▶ Try it
Pull each line containing "text" from the data.

▶ Saved entries
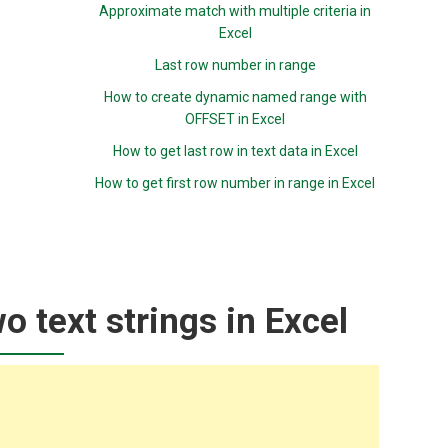
Approximate match with multiple criteria in
Excel
Last row number in range
How to create dynamic named range with
OFFSET in Excel
How to get last row in text data in Excel
How to get first row number in range in Excel
 text strings in Excel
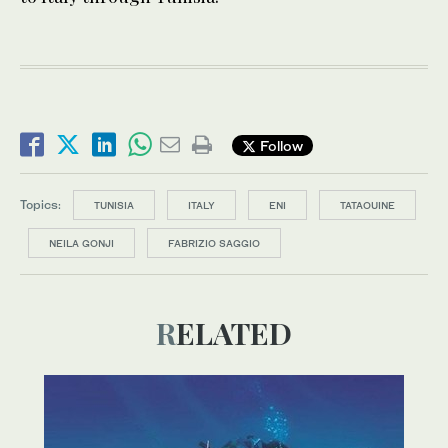
Follow
Topics:
TUNISIA
ITALY
ENI
TATAOUINE
NEILA GONJI
FABRIZIO SAGGIO
RELATED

▶ Written response
How to get last row in text data in Excel
 text strings in Excel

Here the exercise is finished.